Manuela Martins-Green, chair of the Department of Molecular, Cell and Systems Biology at UC Riverside, has received the 2020 Oliver Johnson Award for Distinguished Leadership in the Academic Senate.
The award is the highest honor given out by the University of California, bestowed biennially to a member of the UC faculty who has performed outstanding service to the Academic Senate at both the systemwide and campus levels.
Martins-Green, who joined the UCR faculty in 1993, is the first faculty member on campus to win the award since Oliver Johnson, a UCR professor of philosophy after whom the award is named, received the honor in 1998, the year the award was established. The award will be presented to Martins-Green and Robert Powell of UC Davis, the other recipient of the award this year, at the July 22 systemwide Academic Council “virtual dinner.”
“I feel privileged to receive this honor,” said Martins-Green, a professor of cell biology. “It has been an honor also to serve the Academic Senate at the campus and systemwide levels and to be able to discuss issues of interest to the faculty and create changes to improve faculty welfare.”
The Oliver Johnson Award for Distinguished Leadership in the Academic Senate is given every other year to a UC faculty member who has made outstanding contributions of time and talent to the Academic Senate, shown exceptional abilities in working with different university constituents effectively, and has made a major impact on faculty governance.
“Being the first UC Riverside faculty member in more than two decades to receive this award is a major honor not only for Dr. Manuela Martins-Green, but also for all of us at the College of Natural and Agricultural Sciences and UC Riverside,” said Kathryn Uhrich, dean of the UCR College of Natural and Agricultural Sciences. “Her contributions to the Academic Senate continue to have a profound impact on faculty governance across the UC system. I couldn’t be prouder that Dr. Martins-Green’s commitment to excellence is being recognized with the Oliver Johnson Award.”
As chair of the Riverside division of the Academic Senate for 2004-06, Martins-Green received a seat on the UC Academic Council and advocated for faculty diversity. She informally mentored faculty, especially junior women faculty members. She brought more visibility and stature to the senate, developed policy for systematic review of undergraduate programs, established online course evaluations, and developed ways to re-engage the UCR faculty with the senate at large. She was also a major advocate for launching a medical school at UCR.

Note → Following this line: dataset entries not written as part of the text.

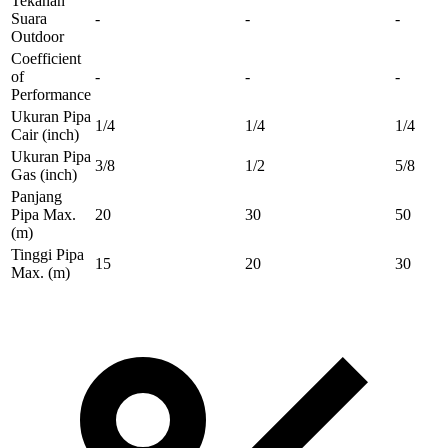
Tekanan
Suara
-
-
-
Outdoor
Coefficient
of
-
-
-
Performance
Ukuran Pipa
1/4
1/4
1/4
Cair
(inch)
Ukuran Pipa
3/8
1/2
5/8
Gas
(inch)
Panjang
Pipa Max.
20
30
50
(m)
Tinggi Pipa
15
20
30
Max.
(m)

Martins-Green received her bachelor’s degree in biology at the University of Lisbon in Portugal. She received her master’s degree in plant pathology at UCR and her doctoral degree in zoology at UC Davis. An expert on wound healing, she was elected in 2016 to serve as vice president for research for the Wound Healing Foundation. The following year she became the chair of the UCR Department of Molecular, Cell and Systems Biology. She is the recipient of numerous awards and honors, including the UCR Distinguished Service Award and the Innovative Teaching Award.
All members of the Academic Senate are eligible for the Oliver Johnson Award for Distinguished Leadership in the Academic Senate, with the exception of those who have served on the Academic Council during the prior three years. The University Committee on Committees, or UCOC, solicits nominations from the divisional Committees on Committees at the beginning of every other academic year. The UCOC recommends two nominees for final selection to the Academic Council.